Knight Capital was in a pool of transition managers used by the Illinois State Board of Investment until last year, when Knight Capital left the business.
Knight Capital's $440 million loss from the trading glitch has renewed a call to impose a transaction tax on investment trades as a way to reduce their frequency and market shocks from problems. Rep. Peter DeFazio, D-Ore., introduced such a tax in a bill, the Wall Street Trading and Speculators Tax Act, on Nov. 2. The bill is pending in the House Ways and Means Committee.

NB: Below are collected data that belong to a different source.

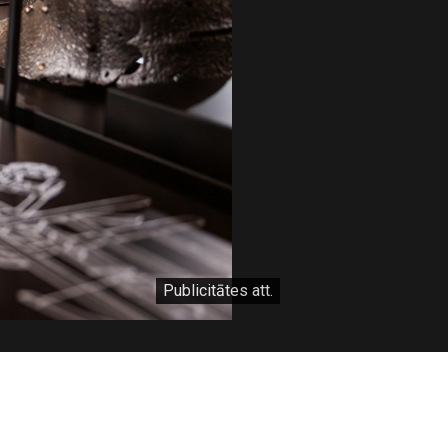
Publicitātes att.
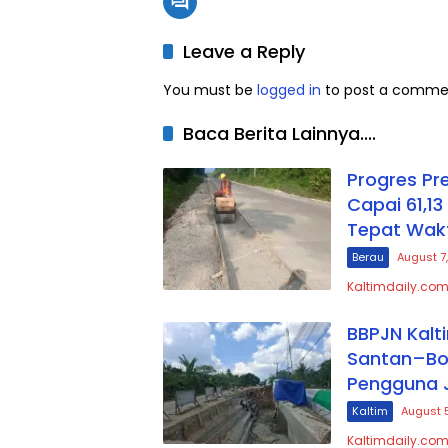
Leave a Reply
You must be
logged in
to post a comme
Baca Berita Lainnya....
Progres P
Capai 61,1
Tepat Wak
Berau
August 7
Kaltimdaily.com
BBPJN Kalt
Santan–Bon
Pengguna 
Kaltim
August 
Kaltimdaily.com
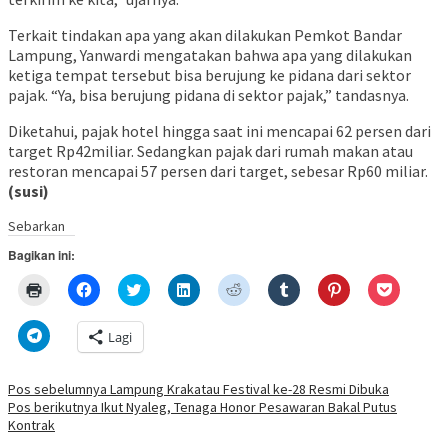
Terkait tindakan apa yang akan dilakukan Pemkot Bandar
Lampung, Yanwardi mengatakan bahwa apa yang dilakukan
ketiga tempat tersebut bisa berujung ke pidana dari sektor
pajak. “Ya, bisa berujung pidana di sektor pajak,” tandasnya.
Diketahui, pajak hotel hingga saat ini mencapai 62 persen dari
target Rp42miliar. Sedangkan pajak dari rumah makan atau
restoran mencapai 57 persen dari target, sebesar Rp60 miliar.
(susi)
Sebarkan
Bagikan ini:
Klik
Klik
Klik
Klik
Klik
Klik
Klik
Klik
untuk
untuk
untuk
untuk
untuk
untuk
untuk
untuk
mencetak(Membuka
membagikan
berbagi
berbagi
berbagi
berbagi
berbagi
berbagi
di
di
pada
di
pada
pada
pada
via
Klik
Lagi
jendela
Facebook(Membuka
Twitter(Membuka
Linkedln(Membuka
Reddit(Membuka
Tumblr(Membuka
Pinterest(Membu
Pocket(
untuk
yang
di
di
di
di
di
di
di
berbagi
baru)
jendela
jendela
jendela
jendela
jendela
jendela
jendela
di
yang
yang
yang
yang
yang
yang
yang
Telegram(Membuka
Navigasi
Pos sebelumnya
Lampung Krakatau Festival ke-28 Resmi Dibuka
baru)
baru)
baru)
baru)
baru)
baru)
baru)
di
Pos berikutnya
Ikut Nyaleg, Tenaga Honor Pesawaran Bakal Putus
jendela
pos
yang
Kontrak
baru)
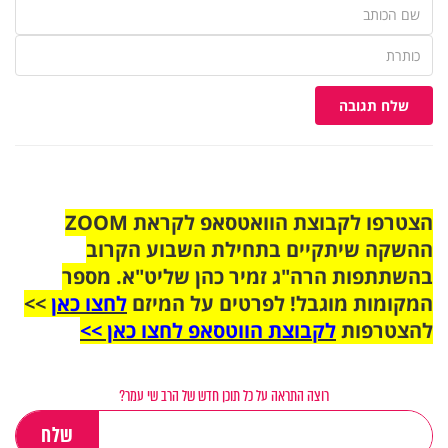
שלח תגובה
הצטרפו לקבוצת הוואטסאפ לקראת ZOOM
ההשקה שיתקיים בתחילת השבוע הקרוב
בהשתתפות הרה"ג זמיר כהן שליט"א. מספר
המקומות מוגבל! לפרטים על המיזם
לחצו כאן
>>
להצטרפות
לקבוצת הווטסאפ לחצו כאן >>
רוצה התראה על כל תוכן חדש של הרב שי עמר?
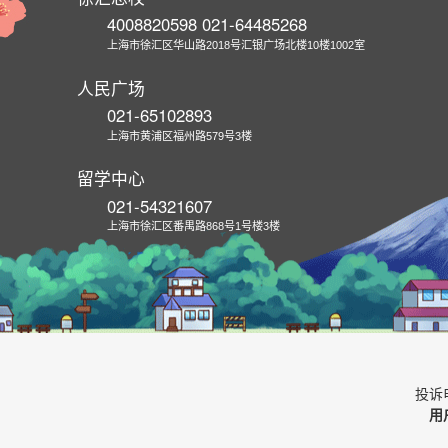
4008820598 021-64485268
上海市徐汇区华山路2018号汇银广场北楼10楼1002室
人民广场
021-65102893
上海市黄浦区福州路579号3楼
留学中心
021-54321607
上海市徐汇区番禺路868号1号楼3楼
投诉电
用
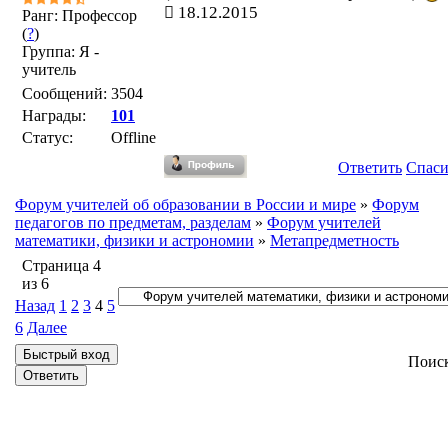
18.12.2015
Ранг: Профессор
(
?
)
Группа: Я -
учитель
Сообщений:
3504
Награды:
101
Статус:
Offline
Ответить
Спас
Форум учителей об образовании в России и мире
»
Форум
педагогов по предметам, разделам
»
Форум учителей
математики, физики и астрономии
»
Метапредметность
Страница
4
из
6
Назад
1
2
3
4
5
6
Далее
Поис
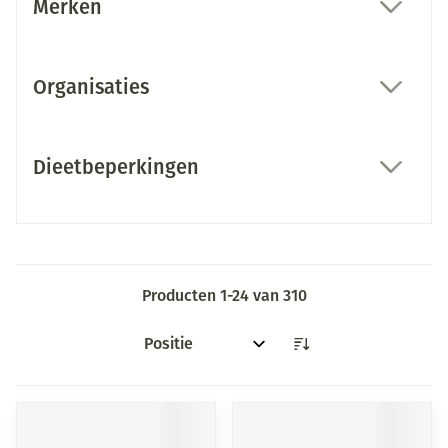
Merken
filter
Organisaties
filter
Dieetbeperkingen
filter
Producten
1
-
24
van
310
Sorteer op:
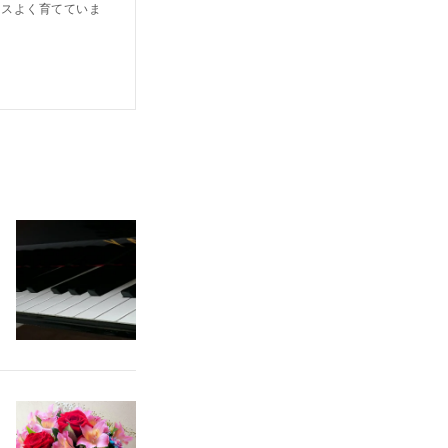
ンスよく育てていま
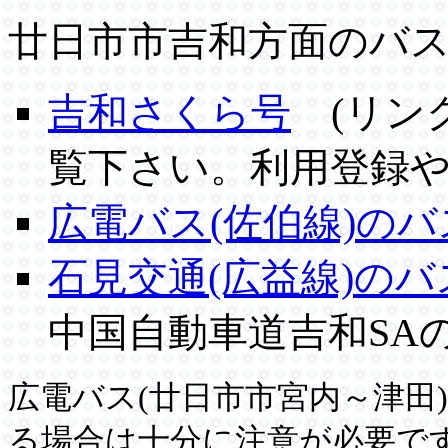
廿日市市吉和方面のバ
吉和さくら号
(リン
覧下さい。利用登録や
広電バス(佐伯線)の
石見交通(広益線)の
中国自動車道吉和SA
広電バス(廿日市市宮内～津田
る場合は十分に注意が必要で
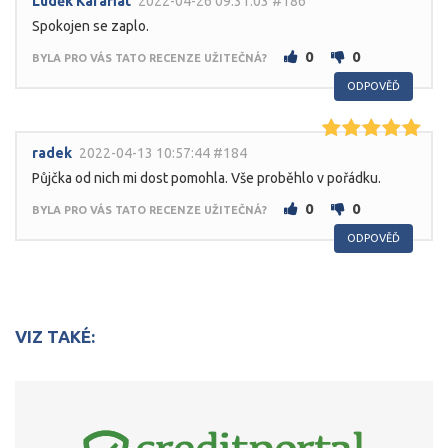
Luděk Karafiát
2022-04-26 09:31:03 #186
Spokojen se zaplo.
0
0
BYLA PRO VÁS TATO RECENZE UŽITEČNÁ?
ODPOVĚĎ
radek
2022-04-13 10:57:44 #184
Půjčka od nich mi dost pomohla. Vše proběhlo v pořádku.
0
0
BYLA PRO VÁS TATO RECENZE UŽITEČNÁ?
ODPOVĚĎ
VIZ TAKÉ:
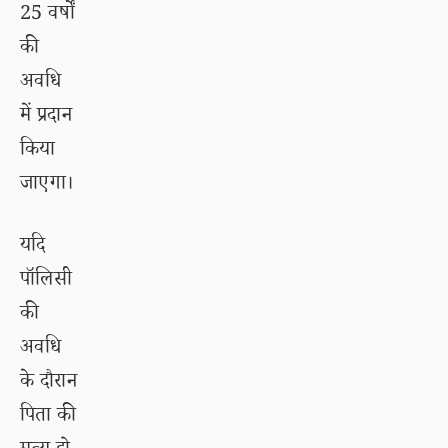
25 वर्षों
की
अवधि
में प्रदान
किया
जाएगा।
यदि
पॉलिसी
की
अवधि
के दौरान
पिता की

Mr. Atwood said in an e-mail, “The concern I would have about a transaction tax is the extent to which it would add to the trading costs incurred by investors.“
Lawrence E. Harris, professor of finance and business economics at the Marshall School of Business, University of Southern California, said he doubts such a tax would prevent similar computer glitches or serve investors in the market.
“It's unclear how a tax would affect an event like Knight,” Mr. Harris said. “It was a software problem.”
“A transaction tax is a very poor idea because it is a tax on liquidity” in the market, Mr. Harris said. “What we need is liquidity. We don't want to tax it. The electronic high-frequency traders are making liquidity cheaper and the use of algorithms by buy-side traders has made finding liquidity easier and safer.”
Kara Fitzsimmons, Knight Capital spokeswoman, couldn't be reached for comment.
Jen Gilbreath, spokeswoman for Mr. DeFazio, said he was traveling and unavailable for comment.